Dubbed "Amazon Flex," the initiative has been rolled out in Seattle, Amazon's home base, and involves directing a network of self-selected citizen couriers with a mobile app, said Dave Clark, Amazon's senior vice president of worldwide operations and customer service. The delivery service will support the e-tailing giant's "Prime Now" service, which began last month with the promise of letting shoppers use a dedicated app to gain access to accelerated deliveries priced at $7.99 for one-hour service, and free of charge for a two-hour delivery window. That service is an upgrade of the company's subscription "Amazon Prime" offering, which offers unlimited, free two-day shipping on a broad list of items.
The "Amazon Flex" app allows users to register their names, drive to a distribution center, scan outgoing packages with their camera phones, receive turn-by-turn driving directions to buyers' homes, and receive payment when they have delivered each parcel.

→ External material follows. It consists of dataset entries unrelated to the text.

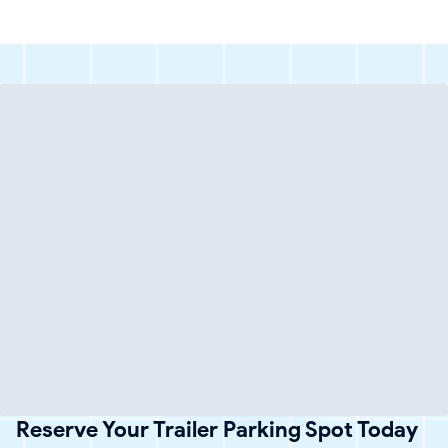
Reserve Your Trailer Parking Spot Today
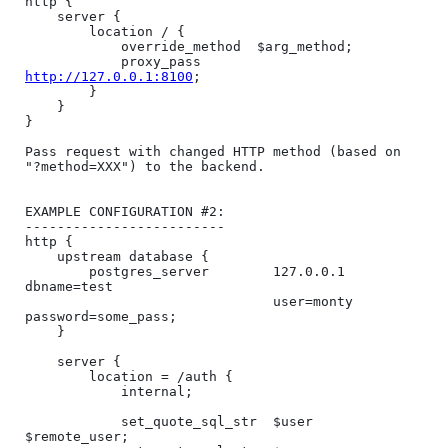
http {

    server {

        location / {

            override_method  $arg_method;

            proxy_pass       
http://127.0.0.1:8100
;

        }

    }

}

Pass request with changed HTTP method (based on 
"?method=XXX") to the backend.

EXAMPLE CONFIGURATION #2:

-------------------------

http {

    upstream database {

        postgres_server        127.0.0.1 
dbname=test

                               user=monty 
password=some_pass;

    }

    server {

        location = /auth {

            internal;

            set_quote_sql_str  $user 
$remote_user;
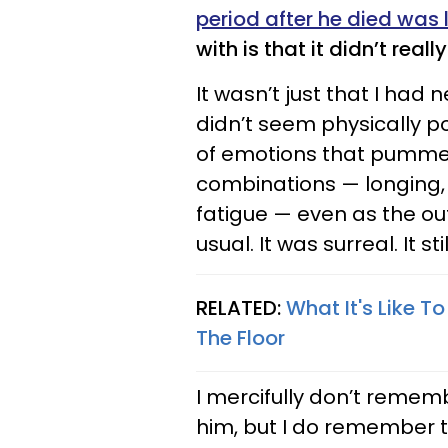
period after he died was l
with is that it didn’t really 
It wasn’t just that I had 
didn’t seem physically p
of emotions that pummele
combinations — longing, 
fatigue — even as the ou
usual. It was surreal. It still
RELATED:
What It's Like 
The Floor
I mercifully don’t rememb
him, but I do remember th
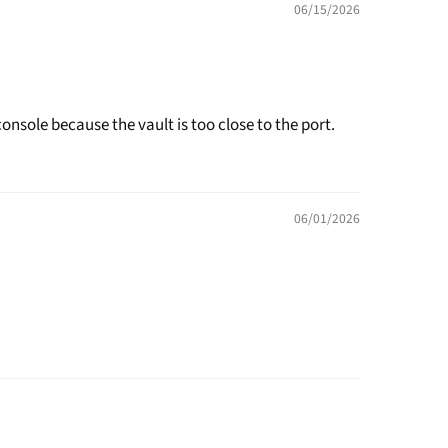
06/15/2026
onsole because the vault is too close to the port.
06/01/2026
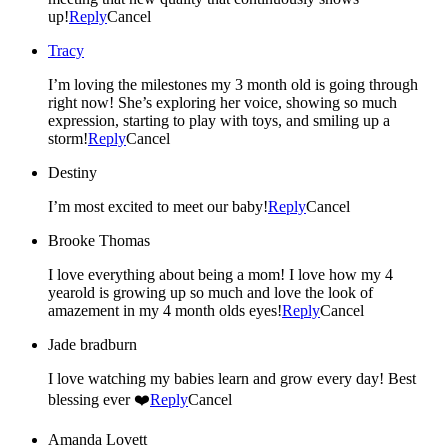
up!
Reply
Cancel
Tracy
I’m loving the milestones my 3 month old is going through
right now! She’s exploring her voice, showing so much
expression, starting to play with toys, and smiling up a
storm!
Reply
Cancel
Destiny
I’m most excited to meet our baby!
Reply
Cancel
Brooke Thomas
I love everything about being a mom! I love how my 4
yearold is growing up so much and love the look of
amazement in my 4 month olds eyes!
Reply
Cancel
Jade bradburn
I love watching my babies learn and grow every day! Best
blessing ever ❤️
Reply
Cancel
Amanda Lovett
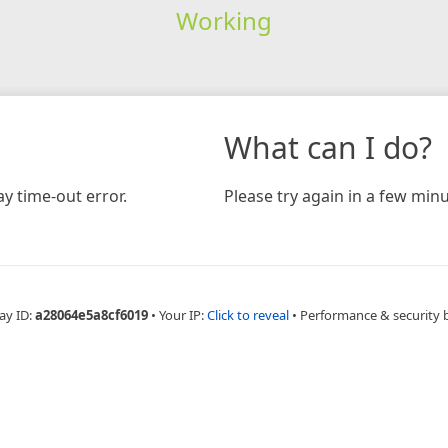
Working
What can I do?
y time-out error.
Please try again in a few minu
ay ID:
a28064e5a8cf6019
•
Your IP:
Click to reveal
•
Performance & security 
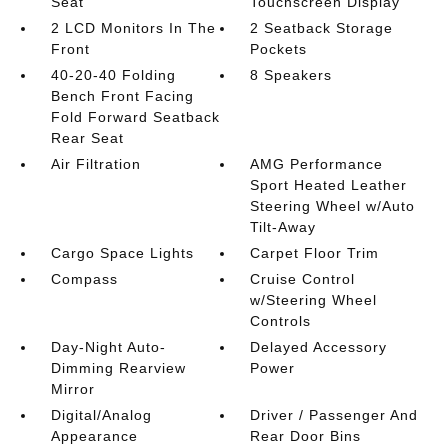
Seat
Touchscreen Display
2 LCD Monitors In The
2 Seatback Storage
Front
Pockets
40-20-40 Folding
8 Speakers
Bench Front Facing
Fold Forward Seatback
Rear Seat
Air Filtration
AMG Performance
Sport Heated Leather
Steering Wheel w/Auto
Tilt-Away
Cargo Space Lights
Carpet Floor Trim
Compass
Cruise Control
w/Steering Wheel
Controls
Day-Night Auto-
Delayed Accessory
Dimming Rearview
Power
Mirror
Digital/Analog
Driver / Passenger And
Appearance
Rear Door Bins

Drivers must submit their driver licenses and other data to undergo a 48-hour background check before receiving their first assignments, Clark said, keynoting the second day of the annual conference of the Council of Supply Chain Management Professionals (CSCMP) in San Diego.
According to Clark, "Amazon Flex" is an inexpensive way to support the "Prime Now" offering, allowing the company to manage the variability of customer demand by hiring temporary delivery agents instead of building a permanent infrastructure that could suffer from underutilized capacity during slow times.

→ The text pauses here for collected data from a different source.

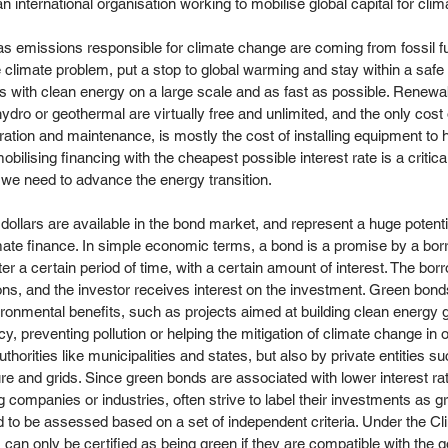
an international organisation working to mobilise global capital for clim
 emissions responsible for climate change are coming from fossil fue
e climate problem, put a stop to global warming and stay within a saf
els with clean energy on a large scale and as fast as possible. Renewa
hydro or geothermal are virtually free and unlimited, and the only cost
eration and maintenance, is mostly the cost of installing equipment to 
obilising financing with the cheapest possible interest rate is a critic
e we need to advance the energy transition.
 dollars are available in the bond market, and represent a huge potentia
mate finance. In simple economic terms, a bond is a promise by a bor
r a certain period of time, with a certain amount of interest. The bor
ons, and the investor receives interest on the investment. Green bonds
nvironmental benefits, such as projects aimed at building clean energy 
y, preventing pollution or helping the mitigation of climate change in
thorities like municipalities and states, but also by private entities 
ure and grids. Since green bonds are associated with lower interest rat
 companies or industries, often strive to label their investments as gr
 to be assessed based on a set of independent criteria. Under the C
ds can only be certified as being green if they are compatible with the g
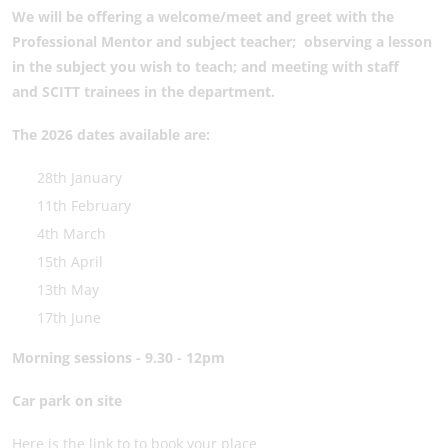
We will be offering
a welcome/meet and greet with the
Professional Mentor and subject teacher;
observing a lesson
in the subject you wish to teach; and
meeting with staff
and SCITT trainees in the department.
The 2026 dates available are:
28th January
11th February
4th March
15th April
13th May
17th June
Morning sessions - 9.30 - 12pm
Car park on site
Here is the link to to book your place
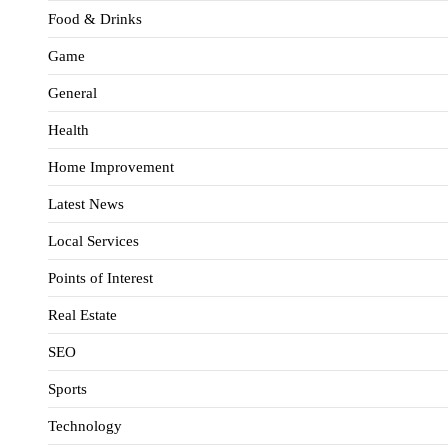
Food & Drinks
Game
General
Health
Home Improvement
Latest News
Local Services
Points of Interest
Real Estate
SEO
Sports
Technology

The system is also a good business opportunity for interested drivers who want to earn extra money in their free time, Clark said. "The `Amazon Flex' program is great for people who want to be their own boss, and take control over the hours they work and the income they earn," Clark told the group.
The announcement confirmed earlier media reports that Amazon was developing a network of independent contractors, code-named "On My Way," that would be similar to the on-demand taxi service offered by Uber Technologies Inc.